— YOUR INSTRUCTIONS —
An exact restatement of all the data is required, with the pictures left out.

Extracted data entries
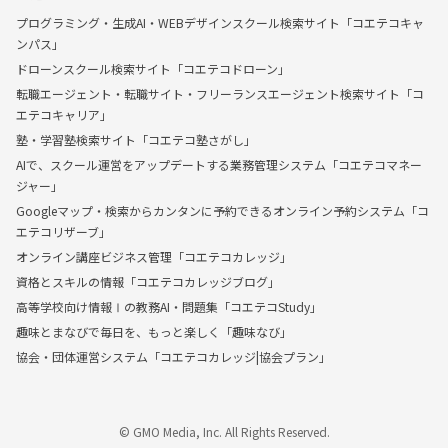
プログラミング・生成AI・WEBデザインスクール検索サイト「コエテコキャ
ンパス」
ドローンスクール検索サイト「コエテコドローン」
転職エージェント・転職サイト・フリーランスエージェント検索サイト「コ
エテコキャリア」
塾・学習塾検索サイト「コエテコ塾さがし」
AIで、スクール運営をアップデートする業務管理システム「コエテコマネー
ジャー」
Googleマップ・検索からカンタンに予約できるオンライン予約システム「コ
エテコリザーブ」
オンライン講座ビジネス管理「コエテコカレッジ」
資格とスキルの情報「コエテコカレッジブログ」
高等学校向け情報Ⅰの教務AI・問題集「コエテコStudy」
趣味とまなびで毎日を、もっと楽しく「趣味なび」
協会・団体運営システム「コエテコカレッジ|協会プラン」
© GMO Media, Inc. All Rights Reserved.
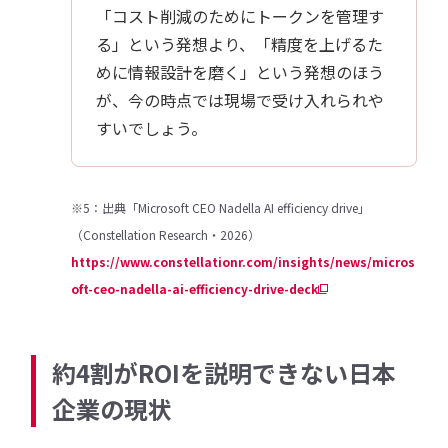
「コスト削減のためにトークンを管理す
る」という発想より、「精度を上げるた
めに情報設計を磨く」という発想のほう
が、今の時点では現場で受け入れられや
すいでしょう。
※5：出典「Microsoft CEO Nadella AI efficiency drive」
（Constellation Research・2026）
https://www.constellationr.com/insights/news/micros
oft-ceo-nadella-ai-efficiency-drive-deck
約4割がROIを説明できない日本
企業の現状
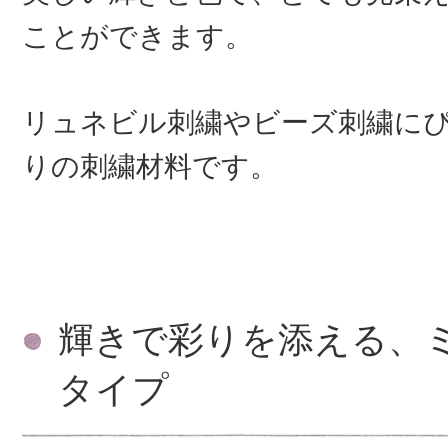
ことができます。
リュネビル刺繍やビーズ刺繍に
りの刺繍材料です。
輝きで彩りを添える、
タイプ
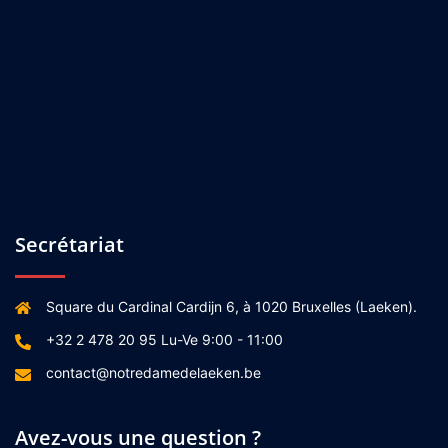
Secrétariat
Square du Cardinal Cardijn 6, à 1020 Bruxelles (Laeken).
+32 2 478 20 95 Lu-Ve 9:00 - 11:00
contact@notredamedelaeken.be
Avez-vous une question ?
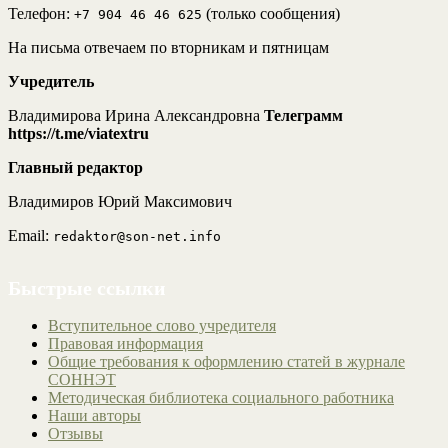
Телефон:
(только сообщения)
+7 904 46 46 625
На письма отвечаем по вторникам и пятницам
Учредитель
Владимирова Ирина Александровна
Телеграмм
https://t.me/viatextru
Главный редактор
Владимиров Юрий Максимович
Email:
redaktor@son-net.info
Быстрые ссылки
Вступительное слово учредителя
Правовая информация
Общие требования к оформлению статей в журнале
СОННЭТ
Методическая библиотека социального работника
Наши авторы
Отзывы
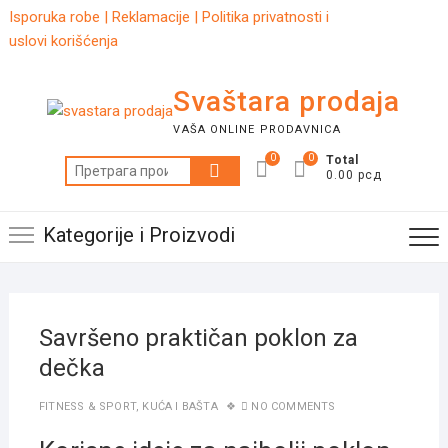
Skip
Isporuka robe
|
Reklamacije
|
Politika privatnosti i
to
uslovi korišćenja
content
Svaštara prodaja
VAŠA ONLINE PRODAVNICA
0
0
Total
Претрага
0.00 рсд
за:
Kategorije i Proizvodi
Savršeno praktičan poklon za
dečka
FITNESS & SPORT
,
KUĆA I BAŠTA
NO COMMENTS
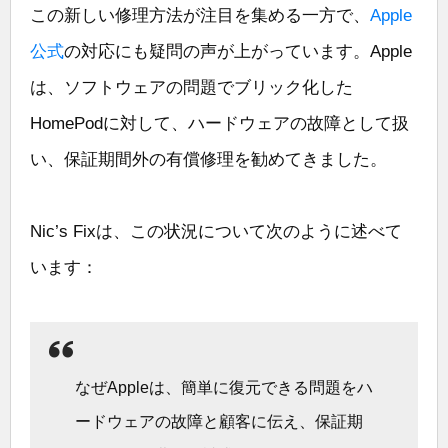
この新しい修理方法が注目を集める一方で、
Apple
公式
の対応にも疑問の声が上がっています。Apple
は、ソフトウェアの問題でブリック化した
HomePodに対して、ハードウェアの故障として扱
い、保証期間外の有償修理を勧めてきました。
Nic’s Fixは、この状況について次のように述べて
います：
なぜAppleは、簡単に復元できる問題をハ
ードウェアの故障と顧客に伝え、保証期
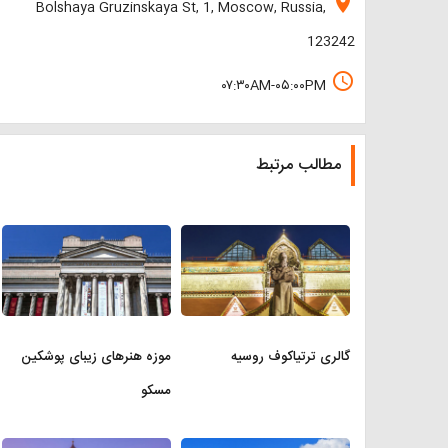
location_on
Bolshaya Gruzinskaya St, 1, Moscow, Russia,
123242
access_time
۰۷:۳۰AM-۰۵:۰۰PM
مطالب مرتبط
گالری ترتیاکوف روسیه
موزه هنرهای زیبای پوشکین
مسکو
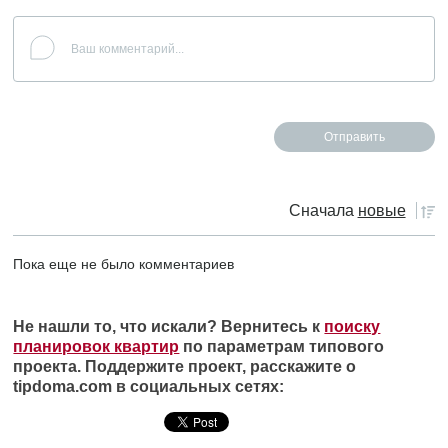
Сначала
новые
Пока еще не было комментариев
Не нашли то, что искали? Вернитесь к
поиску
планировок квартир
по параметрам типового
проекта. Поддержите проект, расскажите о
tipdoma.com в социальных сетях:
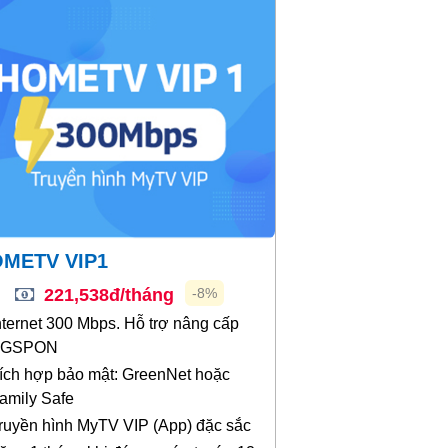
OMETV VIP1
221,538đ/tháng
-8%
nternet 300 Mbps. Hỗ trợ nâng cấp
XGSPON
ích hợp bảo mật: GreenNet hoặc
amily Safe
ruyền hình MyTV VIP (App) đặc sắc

— RESULT OF THIS EXERCISE —
プログラミング・生成AI・WEBデザインスクール検索サイト「コエテコキャ
ンパス」
ドローンスクール検索サイト「コエテコドローン」
転職エージェント・転職サイト・フリーランスエージェント検索サイト「コ
エテコキャリア」
塾・学習塾検索サイト「コエテコ塾さがし」
AIで、スクール運営をアップデートする業務管理システム「コエテコマネー
ジャー」
Googleマップ・検索からカンタンに予約できるオンライン予約システム「コ
エテコリザーブ」
オンライン講座ビジネス管理「コエテコカレッジ」
資格とスキルの情報「コエテコカレッジブログ」
高等学校向け情報Ⅰの教務AI・問題集「コエテコStudy」
趣味とまなびで毎日を、もっと楽しく「趣味なび」
協会・団体運営システム「コエテコカレッジ|協会プラン」
© GMO Media, Inc. All Rights Reserved.
「コスト削減のためにトークンを管理す
る」という発想より、「精度を上げるた
めに情報設計を磨く」という発想のほう
が、今の時点では現場で受け入れられや
すいでしょう。
※5：出典「Microsoft CEO Nadella AI efficiency drive」
（Constellation Research・2026）
https://www.constellationr.com/insights/news/micros
oft-ceo-nadella-ai-efficiency-drive-deck
約4割がROIを説明できない日本
企業の現状
ことができます。
リュネビル刺繍やビーズ刺繍に
りの刺繍材料です。
輝きで彩りを添える、
タイプ
Secrétariat
Square du Cardinal Cardijn 6, à 1020 Bruxelles (Laeken).
+32 2 478 20 95 Lu-Ve 9:00 - 11:00
contact@notredamedelaeken.be
Avez-vous une question ?
Телефон:
(только сообщения)
+7 904 46 46 625
На письма отвечаем по вторникам и пятницам
Учредитель
Владимирова Ирина Александровна
Телеграмм
https://t.me/viatextru
Главный редактор
Владимиров Юрий Максимович
Email:
redaktor@son-net.info
Быстрые ссылки
Вступительное слово учредителя
Правовая информация
Общие требования к оформлению статей в журнале
СОННЭТ
Методическая библиотека социального работника
Наши авторы
Отзывы
Skip
Isporuka robe
|
Reklamacije
|
Politika privatnosti i
to
uslovi korišćenja
content
Svaštara prodaja
VAŠA ONLINE PRODAVNICA
0
0
Total
Претрага
0.00 рсд
за:
Kategorije i Proizvodi
Savršeno praktičan poklon za
dečka
FITNESS & SPORT
,
KUĆA I BAŠTA
NO COMMENTS
この新しい修理方法が注目を集める一方で、
Apple
公式
の対応にも疑問の声が上がっています。Apple
は、ソフトウェアの問題でブリック化した
HomePodに対して、ハードウェアの故障として扱
い、保証期間外の有償修理を勧めてきました。
Nic’s Fixは、この状況について次のように述べて
います：
なぜAppleは、簡単に復元できる問題をハ
ードウェアの故障と顧客に伝え、保証期
location_on
Bolshaya Gruzinskaya St, 1, Moscow, Russia,
123242
access_time
۰۷:۳۰AM-۰۵:۰۰PM
مطالب مرتبط
گالری ترتیاکوف روسیه
موزه هنرهای زیبای پوشکین
مسکو
Сначала
новые
Пока еще не было комментариев
Не нашли то, что искали? Вернитесь к
поиску
планировок квартир
по параметрам типового
проекта. Поддержите проект, расскажите о
tipdoma.com в социальных сетях:
OMETV VIP1
221,538đ/tháng
-8%
nternet 300 Mbps. Hỗ trợ nâng cấp
XGSPON
ích hợp bảo mật: GreenNet hoặc
amily Safe
ruyền hình MyTV VIP (App) đặc sắc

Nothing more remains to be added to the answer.